For many of you reading, politics may be a confusing, or even daunting subject to wrap your heads around. This, I completely understand; it’s often seen as an overly serious topic for overly serious people. However, this doesn’t have to be the case. You see, politics affects us all on a daily basis. Whether that be the potholes that irritate you when you’re driving to work, or a new housing development over the road which you can’t bear - politics will affect you in some way, shape or form. So, if it affects every one of us, shouldn't we try and get as many of us involved as possible?

We all know someone who loves to share their political views on social media; whether that is signing and sharing online petitions, ranting about current affairs, or simply following politicians who share their opinions, we all know at least one person who loves to make their views heard. And while this is often seen as a negative way of behaving by many people, particularly older people who don’t ‘get’ social media the way us youngsters do, I see this as something that should be cherished, a huge stepping stone towards this country becoming more democratic, and representative of its people.

As a 17-year-old, I, alongside many other young people, don't yet have the privilege of being involved in politics in the ways many of you reading do, such as voting in referendums, local elections, and general elections. This means less traditional methods of getting our voices heard need to be used, like online petitions, and demonstrations - good examples of this being the Black Lives Matter protests in 2020 and recent climate change strikes and demonstrations.

Whilst many of the older generation may argue 16 and 17-year-olds aren’t well enough informed about politics or mature enough to be given the opportunity to vote, I would argue otherwise. Even though many people of this age group may not be well enough informed, I know as an A level politics student that this can very easily be changed. In my opinion, just one politics lesson every few weeks for secondary school students could give young people enough understanding to be able to vote independently. And I know that most students would hate the thought of having to learn about something as boring as politics, but as someone who had little to no interest before studying it this year, I’m sure this would change.

Even if you’re not interested in politics, you may have seen videos and images over the years of all the MPs and others who make up the government sitting on the famous benches of Parliament, and the House of Commons. What you might not notice is that - they all look the same; there’s a distinct lack of young people, and as a result I feel we’re often ignored by politicians. If we were given the chance to vote, we’d no longer be able to be ignored, and society would become more fair and equal.
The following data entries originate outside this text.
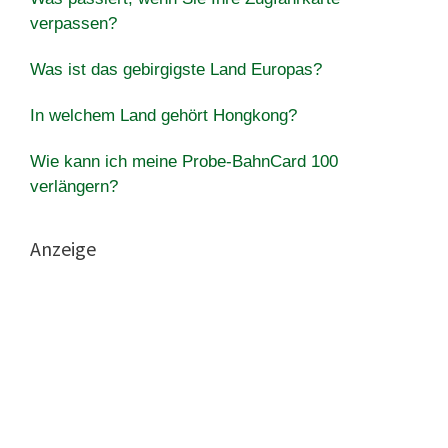
verpassen?
Was ist das gebirgigste Land Europas?
In welchem Land gehört Hongkong?
Wie kann ich meine Probe-BahnCard 100
verlängern?
Anzeige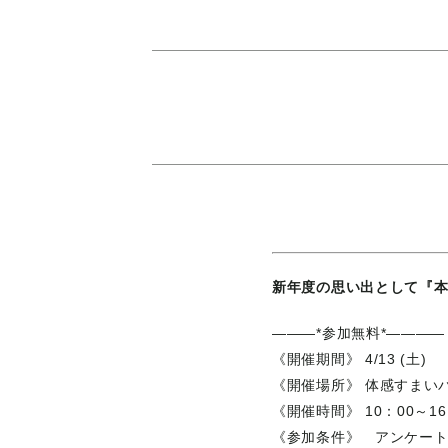
新年度の思い出として『
———*参加無料*————
《開催期間》 4/13 (土)
《開催場所》 体感すまい
《開催時間》 10：00～16
《参加条件》 アンケー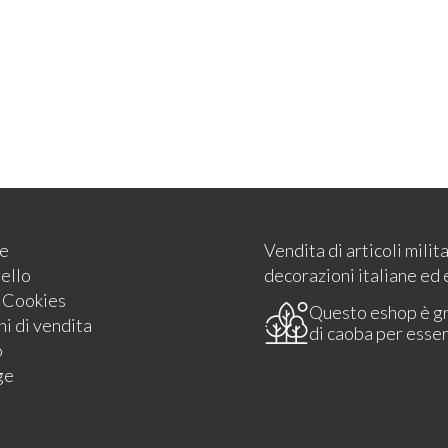
e
Vendita di articoli milit
rello
decorazioni italiane ed 
e Cookies
Questo eshop è g
i di vendita
di caoba per esse
o
ge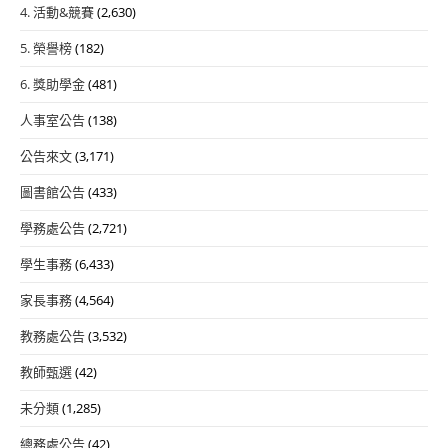
4. 活動&競賽
(2,630)
5. 榮譽榜
(182)
6. 獎助學金
(481)
人事室公告
(138)
公告來文
(3,171)
圖書館公告
(433)
學務處公告
(2,721)
學生事務
(6,433)
家長事務
(4,564)
教務處公告
(3,532)
教師甄選
(42)
未分類
(1,285)
總務處公告
(42)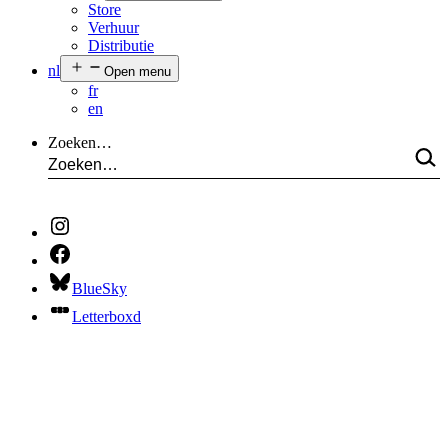
Store
Verhuur
Distributie
nl
Open menu
fr
en
Zoeken…
BlueSky
Letterboxd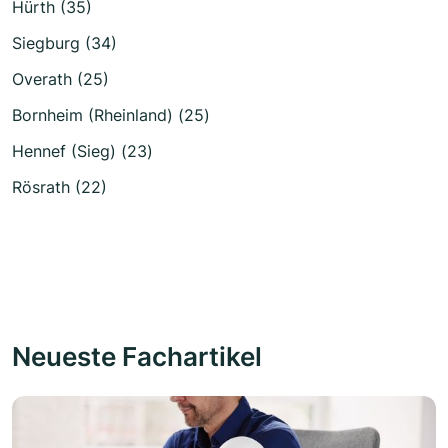
Hürth (35)
Siegburg (34)
Overath (25)
Bornheim (Rheinland) (25)
Hennef (Sieg) (23)
Rösrath (22)
Neueste Fachartikel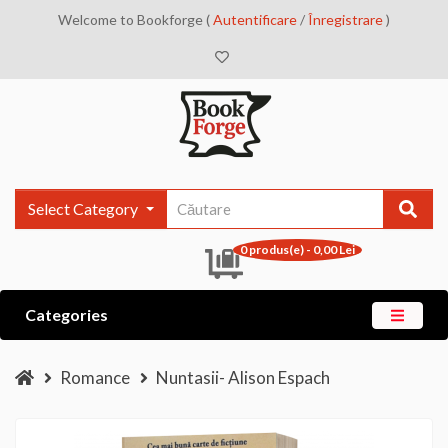
Welcome to Bookforge (
Autentificare
/
Înregistrare
)
Select Category
0 produs(e) - 0,00 Lei
Categories
Romance
Nuntasii- Alison Espach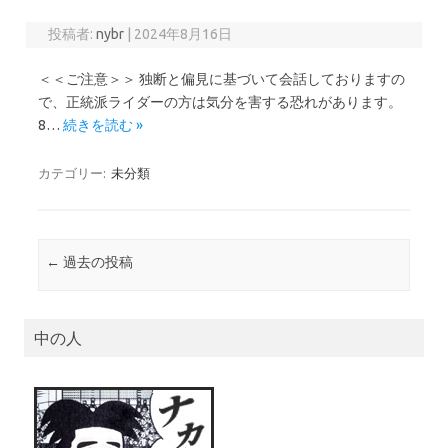
投稿者:
nybr
|
2024年8月16日
＜＜ご注意＞＞ 独断と偏見に基づいて会話しておりますの
で、正統派ライダーの方は気分を害する恐れがあります。
8…
続きを読む »
カテゴリー:
未分類
投稿ナビゲーション
←
過去の投稿
中の人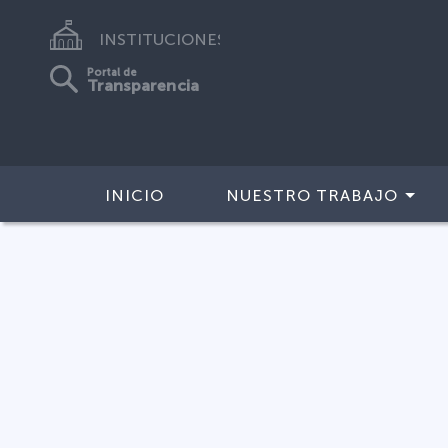
INSTITUCIONES
Portal de
Transparencia
INICIO
NUESTRO TRABAJO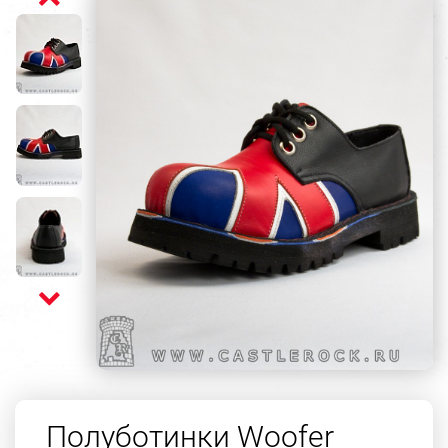
Полуботинки Woofer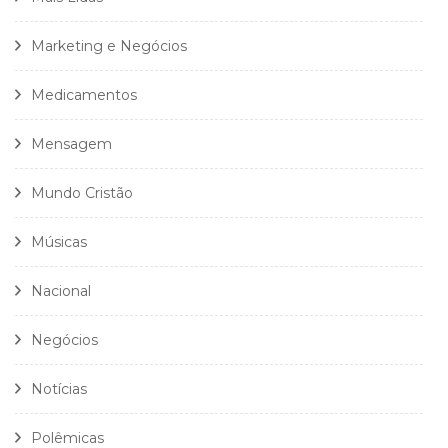
Marketing e Negócios
Medicamentos
Mensagem
Mundo Cristão
Músicas
Nacional
Negócios
Notícias
Polêmicas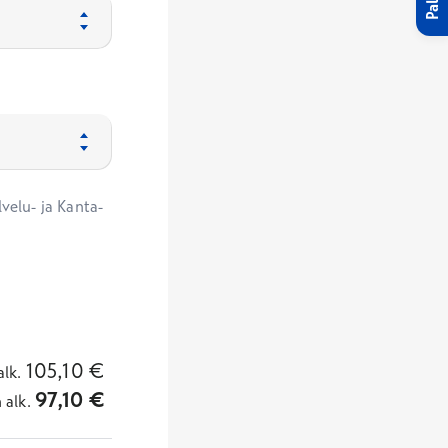
velu- ja Kanta-
105,10
€
alk.
97,10
€
n
alk.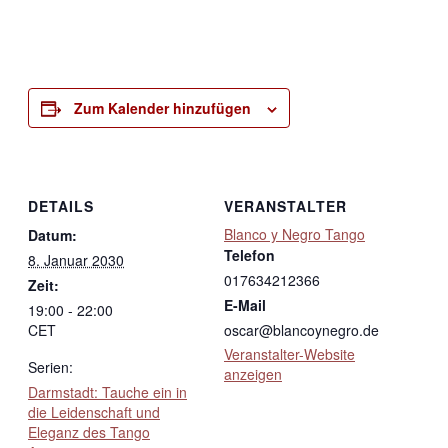
Zum Kalender hinzufügen
DETAILS
VERANSTALTER
Blanco y Negro Tango
Datum:
Telefon
8. Januar 2030
017634212366
Zeit:
E-Mail
19:00 - 22:00
CET
oscar@blancoynegro.de
Veranstalter-Website
Serien:
anzeigen
Darmstadt: Tauche ein in
die Leidenschaft und
Eleganz des Tango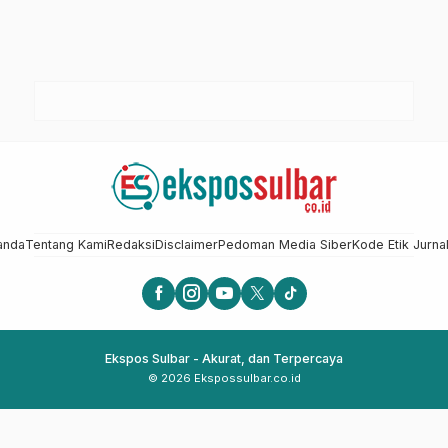
anda
Tentang Kami
Redaksi
Disclaimer
Pedoman Media Siber
Kode Etik Jurnal
Ekspos Sulbar - Akurat, dan Terpercaya
© 2026 Ekspossulbar.co.id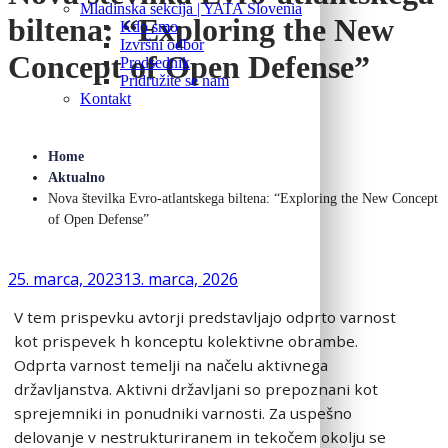
Mladinska sekcija | YATA Slovenia
biltena: “Exploring the New
Kdo smo
Izvršni odbor
Concept of Open Defense”
Predsednik
Pridružite se nam
Kontakt
Home
Aktualno
Nova številka Evro-atlantskega biltena: “Exploring the New Concept
of Open Defense”
25. marca, 2023
13. marca, 2026
V tem prispevku avtorji predstavljajo odprto varnost
kot prispevek h konceptu kolektivne obrambe.
Odprta varnost temelji na načelu aktivnega
državljanstva. Aktivni državljani so prepoznani kot
sprejemniki in ponudniki varnosti. Za uspešno
delovanje v nestrukturiranem in tekočem okolju se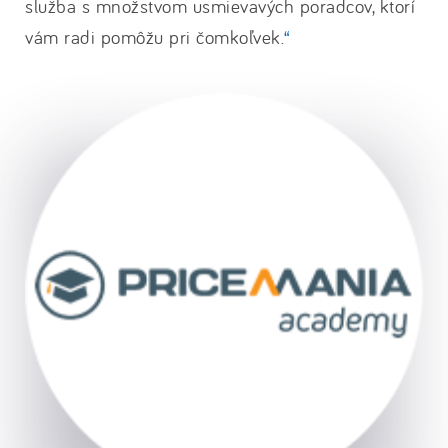
služba s množstvom usmievavých poradcov, ktorí
vám radi pomôžu pri čomkoľvek.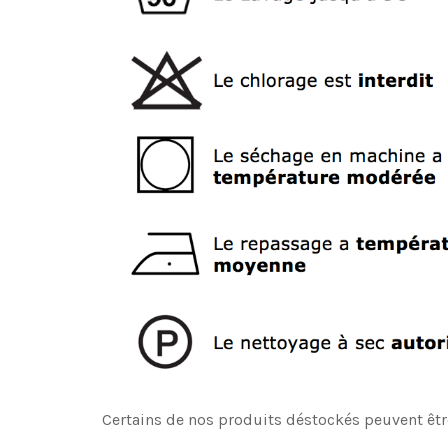
Certains de nos produits déstockés peuvent êtr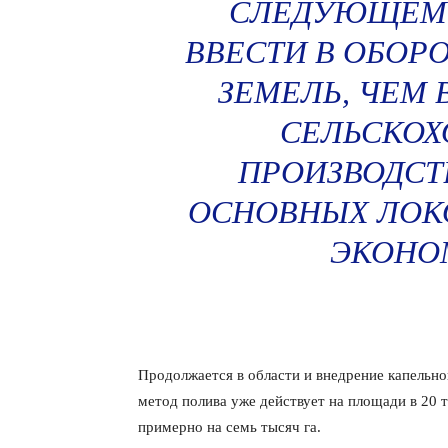
СЛЕДУЮЩЕМ 
ВВЕСТИ В ОБОРО
ЗЕМЕЛЬ, ЧЕМ 
СЕЛЬСКОХ
ПРОИЗВОДСТВ
ОСНОВНЫХ ЛОК
ЭКОНО
Продолжается в области и внедрение капельн
метод полива уже действует на площади в 20 
примерно на семь тысяч га.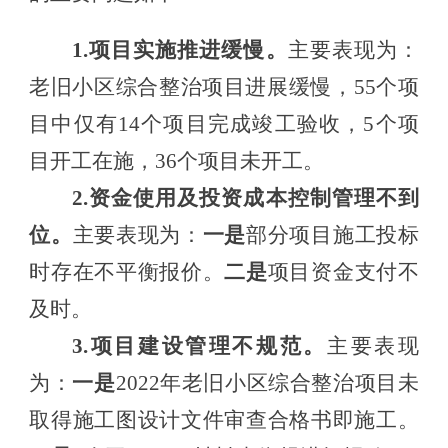
1.
项目实施
推进缓慢
。
主要表现为：
老旧小区综合整治项目进展
缓慢，
55个项
目中仅有14个项目完成竣工验收，5个项
目开工在施，36个项目未开工。
2.
资金使用及投资成本控制
管理不到
位。
主要表现为：
一是
部分
项目施工投标
时存在不平衡报价。
二是
项目资金支付不
及时
。
3.
项目建设管理
不
规范
。
主要表现
为：
一是
2022年老旧小区综合整治项目未
取得施工图设计文件审查合格书即施工。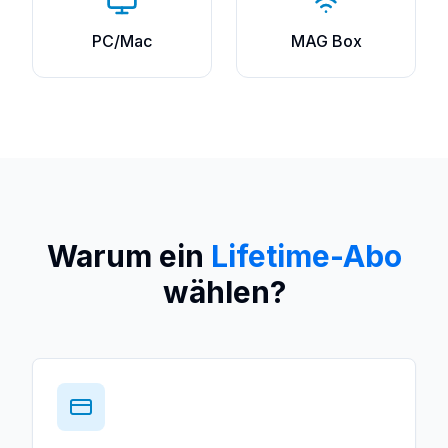
PC/Mac
MAG Box
Warum ein
Lifetime-Abo
wählen?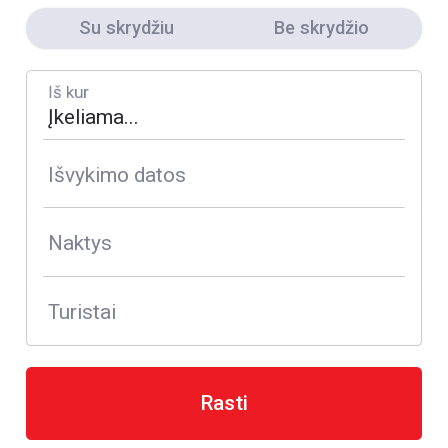
Su skrydžiu
Be skrydžio
Iš kur
Išvykimo datos
Naktys
Turistai
Rasti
The voting age is 18 in every other country, why should we do things differently here? And while I’d understand, things do actually work differently very close to home. The minimum age to vote in local elections and referendums is 16 in Wales and Scotland, thanks to them becoming devolved governments (which means they essentially have more powers than they used to). So if they’ve become more progressive, why should we not follow in becoming more democratic and making this country a more equal place to live?

So, whatever age you are, I hope you'll consider getting involved in whatever way fits you. It might even give you some say in changing those nagging daily grievances.